The original Render For CNN paper reported the results on the 'easy' subset of Pascal3D, which removes any truncated and occluded images from the datasets. While Click-Here CNN reports results on an augmented version of the dataset where multiple instances may belong to the same object in the image as each image-keypoint pair corresponds to an instance. Below are the results Obtained from each of the runs above.

Render For CNN paper results:

We evaluate the converted model on Pascal3D-easy as reported in the original Render For CNN paper, as well as the full Pascal 3D dataset. It is worth nothing that the converted model actually exceeds the performance reported in Render For CNN.

#### Accuracy

ataset	plane	bike	boat	bottle	bus	car	chair	d.table	mbike	sofa	train	tv	mean
Full	76.26	69.58	59.03	87.74	84.32	69.97	74.2	66.79	77.29	82.37	75.48	81.93	75.41
Easy	80.37	85.59	62.93	95.60	94.14	84.08	82.76	80.95	85.30	84.61	84.08	93.26	84.47
Reported	74	83	52	91	91	88	86	73	78	90	86	92	82

Median Error

dataset	plane	bike	boat	bottle	bus	car	chair	d.table	mbike	sofa	train	tv	mean
Full	11.52	15.33	19.33	8.51	5.54	9.39	13.83	12.87	14.90	13.03	8.96	13.72	12.24
Easy	10.32	11.66	17.74	6.66	4.52	6.65	11.21	9.75	13.11	9.76	5.52	11.93	9.90
Reported	15.4	14.8	25.6	9.3	3.6	6.0	9.7	10.8	16.7	9.5	6.1	12.6	11.7

Pascal3D - Vehicles with Keypoints

We evaluated the converted Render For CNN and Click-Here CNN models on Pascal3D-Vehicle. It should be noted that the results for Click-Here are lower than those achieved by running the author provided Caffe code. It seems that there is something incorrect with the current reimplementation and/or weight conversion. We are working on fixing this problem.

Accuracy

	bus	car	m.bike	mean
Render For CNN	89.26	74.36	81.93	81.85
Click-Here CNN	86.91	83.25	73.83	81.33
Click-Here CNN (reported)	96.8	90.2	85.2	90.7

Median Error

	bus	car	m.bike	mean
Render For CNN	5.16	8.53	13.46	9.05
Click-Here CNN	4.01	8.18	19.71	10.63
Click-Here CNN (reported)	2.63	4.98	11.4	6.35

Pascal3D - Vehicles with Keypoints (Fine-tuned Models)

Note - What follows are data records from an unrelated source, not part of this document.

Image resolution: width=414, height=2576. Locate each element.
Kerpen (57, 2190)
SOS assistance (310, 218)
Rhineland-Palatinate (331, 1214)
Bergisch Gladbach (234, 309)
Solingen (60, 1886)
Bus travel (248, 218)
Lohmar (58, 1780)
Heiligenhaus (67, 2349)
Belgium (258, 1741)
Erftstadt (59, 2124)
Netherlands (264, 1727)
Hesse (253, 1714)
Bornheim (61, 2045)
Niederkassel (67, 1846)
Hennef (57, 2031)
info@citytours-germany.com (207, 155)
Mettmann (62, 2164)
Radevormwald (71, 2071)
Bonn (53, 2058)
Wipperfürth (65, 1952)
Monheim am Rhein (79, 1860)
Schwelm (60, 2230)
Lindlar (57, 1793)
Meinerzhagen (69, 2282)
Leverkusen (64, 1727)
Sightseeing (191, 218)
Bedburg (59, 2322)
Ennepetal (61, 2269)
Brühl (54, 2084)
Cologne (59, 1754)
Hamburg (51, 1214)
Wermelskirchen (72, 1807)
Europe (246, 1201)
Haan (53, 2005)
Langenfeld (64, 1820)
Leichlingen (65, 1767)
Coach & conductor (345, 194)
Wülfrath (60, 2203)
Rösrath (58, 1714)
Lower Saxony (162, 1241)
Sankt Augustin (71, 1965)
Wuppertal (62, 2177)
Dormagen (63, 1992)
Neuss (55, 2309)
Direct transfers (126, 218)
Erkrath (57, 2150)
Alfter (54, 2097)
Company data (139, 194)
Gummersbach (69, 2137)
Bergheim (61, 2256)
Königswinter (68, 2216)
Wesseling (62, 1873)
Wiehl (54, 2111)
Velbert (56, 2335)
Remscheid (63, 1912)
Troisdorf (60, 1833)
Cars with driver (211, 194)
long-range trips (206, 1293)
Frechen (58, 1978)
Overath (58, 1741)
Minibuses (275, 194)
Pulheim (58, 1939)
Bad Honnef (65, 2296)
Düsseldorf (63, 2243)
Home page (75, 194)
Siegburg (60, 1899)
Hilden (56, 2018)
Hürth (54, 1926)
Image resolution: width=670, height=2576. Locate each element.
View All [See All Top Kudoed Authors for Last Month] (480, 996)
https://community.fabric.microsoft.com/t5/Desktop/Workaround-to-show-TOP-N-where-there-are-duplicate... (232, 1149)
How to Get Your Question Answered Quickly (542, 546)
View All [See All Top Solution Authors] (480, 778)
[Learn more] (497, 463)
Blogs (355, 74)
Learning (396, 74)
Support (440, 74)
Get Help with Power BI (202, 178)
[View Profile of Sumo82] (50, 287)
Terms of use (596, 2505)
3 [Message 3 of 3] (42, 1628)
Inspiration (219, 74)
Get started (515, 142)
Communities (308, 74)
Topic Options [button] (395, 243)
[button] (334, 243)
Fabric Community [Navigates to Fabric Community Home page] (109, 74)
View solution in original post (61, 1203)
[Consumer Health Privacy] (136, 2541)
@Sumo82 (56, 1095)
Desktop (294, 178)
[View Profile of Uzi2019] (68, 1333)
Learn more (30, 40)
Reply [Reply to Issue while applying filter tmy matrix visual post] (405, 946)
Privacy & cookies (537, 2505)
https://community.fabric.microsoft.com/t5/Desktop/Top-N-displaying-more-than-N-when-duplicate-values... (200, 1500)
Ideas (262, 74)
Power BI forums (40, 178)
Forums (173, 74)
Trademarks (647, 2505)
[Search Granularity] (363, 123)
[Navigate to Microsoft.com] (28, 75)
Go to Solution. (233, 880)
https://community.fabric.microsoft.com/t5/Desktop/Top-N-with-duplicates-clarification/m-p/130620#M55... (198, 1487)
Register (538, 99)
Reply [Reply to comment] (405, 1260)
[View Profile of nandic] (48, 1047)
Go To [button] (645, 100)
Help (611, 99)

We fine-tuned both models on the Pascal 3D+ (Vehicles with Keypoints) dataset. Since we suspect that the problem with the replication of the Click-Here CNN model is in the attention section, we conducted an experiment where we only fine-tuned those weights. As reported below, fine-tuning just the attention model achieves the best performance.

	bus	car	m.bike	mean
Render For CNN FT	93.55	83.98	87.30	88.28
Click-Here CNN FT	92.97	89.84	81.25	88.02
Click-Here CNN FT-Attention	94.48	90.77	84.91	90.05
Click-Here CNN (reported)	96.8	90.2	85.2	90.7

Median Error

	bus	car	m.bike	mean
Render For CNN FT	3.04	5.83	11.95	6.94
Click-Here CNN FT	2.93	5.14	13.42	7.16
Click-Here CNN FT-Attention	2.88	5.24	12.10	6.74
Click-Here CNN (reported)	2.63	4.98	11.4	6.35

Training the model

To train the model, simply run python train.py with parameter flags as indicated in train.py.

Citation

This is an implementation of Clickhere CNN and Render For CNN, so please cite the respective papers if you use this code in any published work.

Acknowledgements

We would like to thank Ryan Szeto, Hao Su, and Charles R. Qi for providing their code, and for their assistance with questions regarding reimplementing their work. We would also like to acknowledge Kenta Iwasaki for his advice with loss function implementation and Qi Fan for releasing caffe_to_torch_to_pytorch.

This work has been partially supported by DARPA W32P4Q-15-C-0070 (subcontract from SoarTech) and funds from the University of Michigan Mobility Transformation Center.